* * *

— Пуще всего, что под Индейской горой грязно было, — заметил какой-то солдат.

— Да, вот там-то ему пуще хуже стало. Подумали мы с Аношенкой, — старый фирверкин был, — что ж в самом деле, живому ему не быть, а Богом просит — оставим, мол, его здесь. Так и порешили. Древо росла там ветлеватая такая. Взяли мы сухариков моченых ему положили, — у Жданова были, — прислонили его к древу к этому, надели на него рубаху чистую, простились как следует, да так и оставили.

— И важный солдат был?

— Ничего солдат был, — заметил Жданов.

— И что с ним сталось, Бог его знает, — продолжал Антонов. — Много там всякого нашего брата осталось.

— В Даргах-то? — сказал пехотный, вставая и расковыривая трубку и снова зажмурившись и покачивая головой, — уж было там всего.

И он отошел от нас.

— А что, много еще у нас в батарее солдат, которые в Дарго были? — спросил я.

— Да что? вот Жданов, я, Пацан, что в отпуску теперь, да еще человек шесть есть. Больше не будет.

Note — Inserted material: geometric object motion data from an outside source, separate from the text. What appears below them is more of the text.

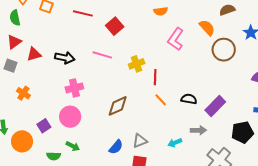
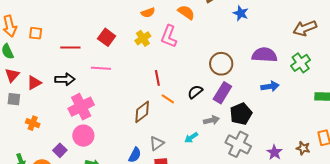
red line: (83, 13) -> (70, 47), moved
orange semicircle: (207, 28) -> (186, 12), moved
brown circle: (224, 50) -> (221, 64), moved
yellow cross: (137, 64) -> (143, 38), moved
pink cross: (74, 88) -> (81, 107), size x1.4
black semicircle: (189, 99) -> (195, 92), turned -35
brown diamond: (118, 106) -> (142, 112), moved
black pentagon: (242, 132) -> (241, 114), moved

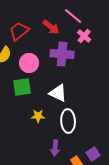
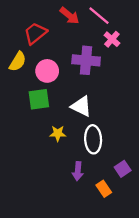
red arrow: (51, 27) -> (70, 16), moved
purple square: (93, 154) -> (123, 169), moved

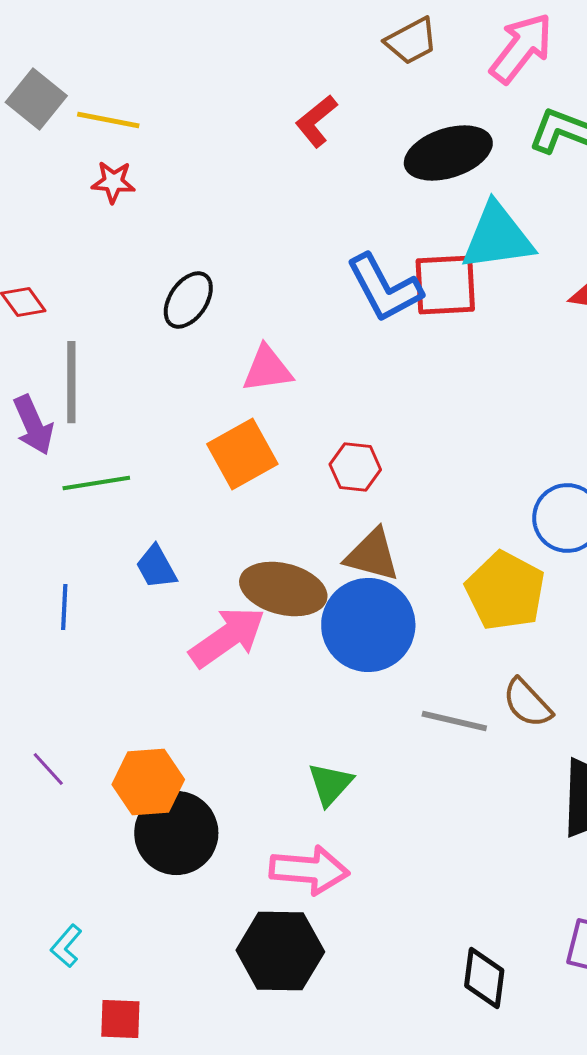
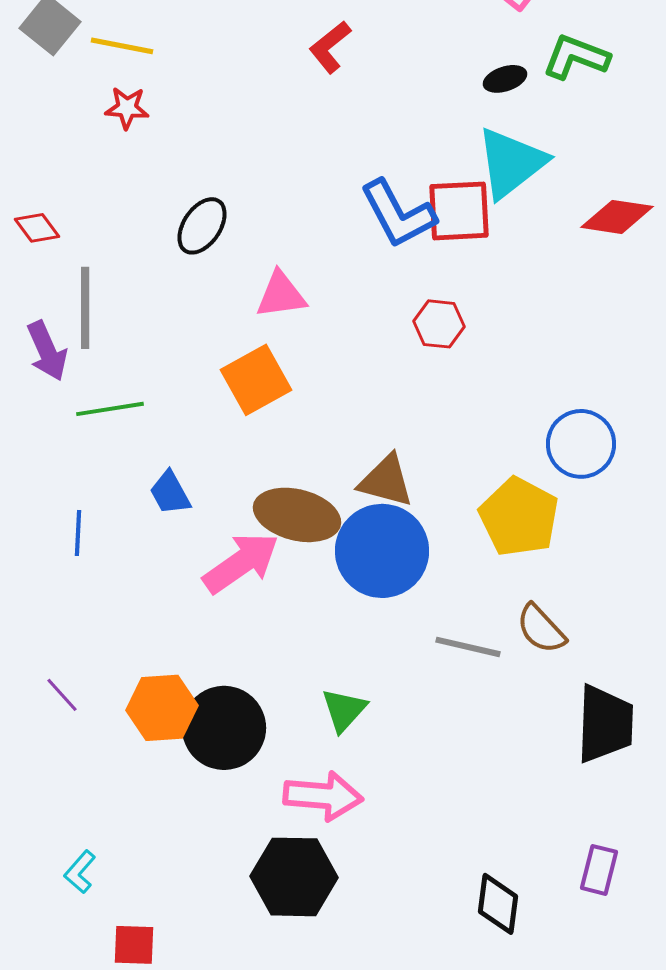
black ellipse: (448, 153) -> (505, 79), moved, size x0.5
cyan triangle: (497, 237) -> (511, 163), turned -30
red hexagon: (355, 467) -> (439, 324), moved
black circle: (176, 833) -> (224, 728), moved

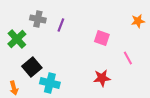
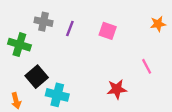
pink square: (102, 38) -> (108, 31), moved
green cross: (17, 39) -> (19, 45), turned -30

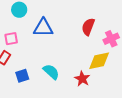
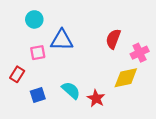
pink square: (11, 39) -> (38, 53), moved
red star: (82, 79) -> (96, 98), moved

— А что, Пацан-то наш загулял в отпуску? — сказал Чикин, спуская ноги и укладываясь головой на бревно. — Почитай, год скоро, что его нет.

— А что, ты ходил в годовой? — спросил я у Жданова.

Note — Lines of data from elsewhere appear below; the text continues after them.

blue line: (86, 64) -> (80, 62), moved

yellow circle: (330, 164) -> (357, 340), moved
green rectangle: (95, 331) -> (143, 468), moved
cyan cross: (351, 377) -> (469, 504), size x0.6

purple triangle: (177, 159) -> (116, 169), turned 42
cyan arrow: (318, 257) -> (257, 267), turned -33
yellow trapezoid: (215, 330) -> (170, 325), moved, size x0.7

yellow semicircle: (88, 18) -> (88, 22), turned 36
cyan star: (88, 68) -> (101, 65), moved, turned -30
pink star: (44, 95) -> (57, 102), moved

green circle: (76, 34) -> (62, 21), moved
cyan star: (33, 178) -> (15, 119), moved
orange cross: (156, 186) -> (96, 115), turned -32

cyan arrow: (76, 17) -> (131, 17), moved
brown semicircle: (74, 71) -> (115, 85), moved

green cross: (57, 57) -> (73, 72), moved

— Нет, не ходил, — отвечал он неохотно.

— Ведь хорошо итти, — сказал Антонов, — от богатого дома, али когда сам в силах работать, так и итти лестно, и тебе дома рады будут.

— А то что итти, когда от двух братьев! — продолжал Жданов, — самим только бы прокормиться, а не нашего брата солдата кормить. Подмога плохая, как уж 25 лет прослужил. Да и живы ли, кто е знает.

— А разве ты не писал? — спросил я.

— Как не писать! Два письма послал, да всё в ответ не присылают. Али померли, али так не посылают, что, значит, сами в бедности живут: так где тут!

— А давно ты писал?

— Пришедши с Даргов, писал последнее письмо.

— Да ты «березушку» спел бы, — сказал Жданов Антонову, который в это время, облокотясь на колени, мурлыкал какую-то песню.

Антонов запел «березушку».

— Эта что ни на есть самая любимая песня дяденьки Жданова, — сказал мне шопотом Чикин, дернув меня за шинель, — другой раз, как заиграет ее Филипп Антоныч, так он ажно плачет.

Жданов сидел сначала совершенно неподвижно, с глазами, устремленными на тлевшие уголья, и лицо его, освещенное красноватым светом, казалось чрезвычайно мрачным; потом скулы его под ушами стали двигаться всё быстрее и быстрее, и наконец он встал и, разостлав шинель, лег в тени сзади костра. Или он ворочался и кряхтел, укладываясь спать, или же смерть Веленчука и эта печальная погода так настроили меня, но мне действительно показалось, что он плачет.

Низ пня, превратившийся в уголь, изредка вспыхивая, освещал фигуру Антонова, с его седыми усами, красной рожей и орденами на накинутой шинели, чьи-нибудь сапоги, голову или спину. Сверху сыпалась та же печальная мгла, в воздухе слышался тот же запах сырости и дыма, вокруг видны были те же светлые точки потухавших костров, и слышны были среди общей тишины звуки заунывной песни Антонова; а когда она замолкала на мгновение, звуки слабого ночного движения лагеря — храпения, бряцания ружей часовых и тихого говора вторили ей.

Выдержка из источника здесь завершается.